Registering a gateway¶

Via the Web UI¶

Open the Gateways page and click + Register. Fill in the gateway name, endpoint URL, authentication mode, and — if using mTLS — upload the certificates. You can also add an optional description and labels (key=value pairs) to help organise your fleet.

Via the REST API¶

POST /api/gateway/register
Content-Type: application/json

{
  "name": "production-gw",
  "endpoint": "10.0.0.5:8443",
  "auth_mode": "mtls",
  "ca_cert": "...",
  "client_cert": "...",
  "client_key": "...",
  "description": "Production EU-West for ML team",
  "labels": {"env": "prod", "team": "ml", "region": "eu-west"}
}

Supported authentication modes¶

Mode	Description
`mtls`	Mutual TLS with CA, client certificate, and client key
`api_key`	API key passed in gRPC metadata
`none`	No authentication — development/testing only

Description & labels¶

Each gateway can have a free-text description (up to 1 000 characters) and up to 20 labels (Kubernetes-style key=value pairs). Labels enable filtering in the API and help organise large fleets.

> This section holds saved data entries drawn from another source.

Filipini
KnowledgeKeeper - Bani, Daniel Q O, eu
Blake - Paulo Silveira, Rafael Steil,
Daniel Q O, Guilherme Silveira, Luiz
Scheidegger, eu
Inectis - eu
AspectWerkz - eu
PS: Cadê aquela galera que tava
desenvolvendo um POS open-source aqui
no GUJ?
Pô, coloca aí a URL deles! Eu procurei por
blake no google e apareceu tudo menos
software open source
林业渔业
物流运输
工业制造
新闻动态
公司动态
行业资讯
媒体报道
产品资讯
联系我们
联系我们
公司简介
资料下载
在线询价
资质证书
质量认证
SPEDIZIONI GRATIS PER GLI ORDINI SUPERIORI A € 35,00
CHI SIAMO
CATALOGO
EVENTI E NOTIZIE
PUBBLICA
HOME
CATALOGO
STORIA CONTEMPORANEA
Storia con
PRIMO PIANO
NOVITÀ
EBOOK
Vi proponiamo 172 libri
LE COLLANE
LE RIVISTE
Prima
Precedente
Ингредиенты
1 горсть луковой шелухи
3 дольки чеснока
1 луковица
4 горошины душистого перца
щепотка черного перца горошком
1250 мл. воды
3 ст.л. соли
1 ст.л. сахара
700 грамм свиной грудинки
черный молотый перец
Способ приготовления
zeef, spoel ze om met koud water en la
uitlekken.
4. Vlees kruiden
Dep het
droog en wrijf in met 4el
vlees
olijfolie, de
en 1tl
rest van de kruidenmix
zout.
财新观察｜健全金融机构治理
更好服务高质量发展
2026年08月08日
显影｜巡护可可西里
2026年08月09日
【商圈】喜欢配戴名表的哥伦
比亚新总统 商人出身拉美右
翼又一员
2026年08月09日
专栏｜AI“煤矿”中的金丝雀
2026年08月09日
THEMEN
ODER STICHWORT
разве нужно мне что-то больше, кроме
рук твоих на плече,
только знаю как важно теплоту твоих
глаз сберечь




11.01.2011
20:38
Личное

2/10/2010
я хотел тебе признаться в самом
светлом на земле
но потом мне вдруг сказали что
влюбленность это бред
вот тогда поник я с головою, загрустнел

Description — visible in the gateway list and detail pages.
Labels — shown as badges, filterable via GET /api/gateway/list?label=env:prod&label=team:ml (AND semantics).

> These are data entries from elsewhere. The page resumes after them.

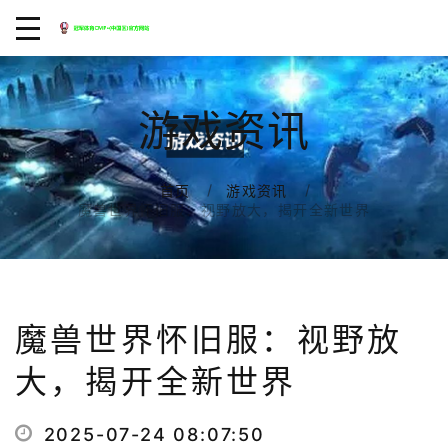
游戏资讯
首页
游戏资讯
魔兽世界怀旧服：视野放大，揭开全新世界
魔兽世界怀旧服：视野放
大，揭开全新世界
2025-07-24 08:07:50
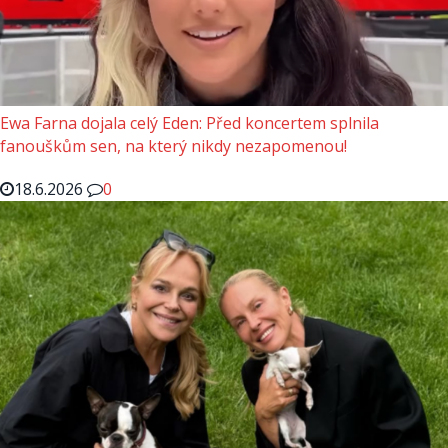
Ewa Farna dojala celý Eden: Před koncertem splnila
fanouškům sen, na který nikdy nezapomenou!
18.6.2026
0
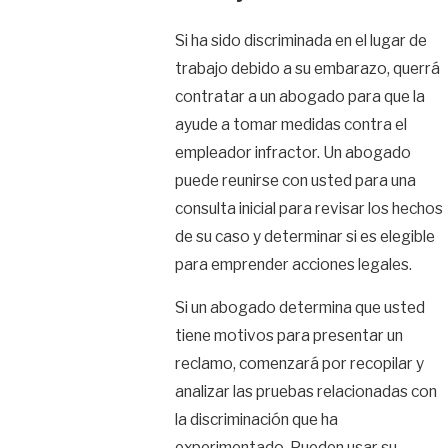
Si ha sido discriminada en el lugar de
trabajo debido a su embarazo, querrá
contratar a un abogado para que la
ayude a tomar medidas contra el
empleador infractor. Un abogado
puede reunirse con usted para una
consulta inicial para revisar los hechos
de su caso y determinar si es elegible
para emprender acciones legales.
Si un abogado determina que usted
tiene motivos para presentar un
reclamo, comenzará por recopilar y
analizar las pruebas relacionadas con
la discriminación que ha
experimentado. Pueden usar su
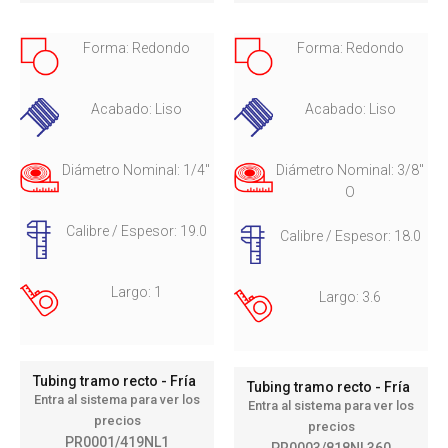
Forma: Redondo
Forma: Redondo
Acabado: Liso
Acabado: Liso
Diámetro Nominal: 1/4"
Diámetro Nominal: 3/8"
O
Calibre / Espesor: 19.0
Calibre / Espesor: 18.0
Largo: 1
Largo: 3.6
Tubing tramo recto - Fría
Tubing tramo recto - Fría
Entra al sistema para ver los
Entra al sistema para ver los
precios
precios
PR0001/419NL1
PR0003/818NL360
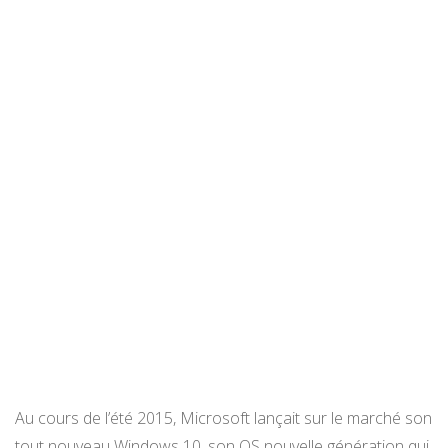
Au cours de l’été 2015, Microsoft lançait sur le marché son
tout nouveau Windows 10, son OS nouvelle génération qui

You can edit description and labels after registration from the gateway detail page (click Edit) or via the API:

PATCH /api/gateway/{name}
Content-Type: application/json

{
  "description": "Updated description",
  "labels": {"env": "staging", "team": "infra"}
}

Label keys must match [a-zA-Z0-9][a-zA-Z0-9._-]* (max 63 chars). Values are free-text strings up to 253 characters.

Health monitoring¶

ShoreGuard probes each registered gateway approximately every 30 seconds. The dashboard shows the current status and a last_seen timestamp so you can spot connectivity issues at a glance.

Testing a connection¶

You can trigger an explicit connection test at any time:

Web UI — click the Test button next to the gateway entry.
API — call the gateway test endpoint.

The test performs a full gRPC health check and reports the result immediately.

Gateway detail¶

Each gateway has a dedicated detail page at /gateways/{name} showing status, connection info, and management controls.

Gateway Detail

Start, Stop, and Restart¶

When running in local mode, the gateway detail page shows Stop, Restart, and Test Connection buttons to manage the Docker-based gateway lifecycle directly from the browser.

Inference provider¶

The Inference Provider card lets you configure which LLM provider and model the gateway uses for agent inference. You can also set a per-route timeout in seconds (0 uses the default of 60s) — useful for large models with long response times.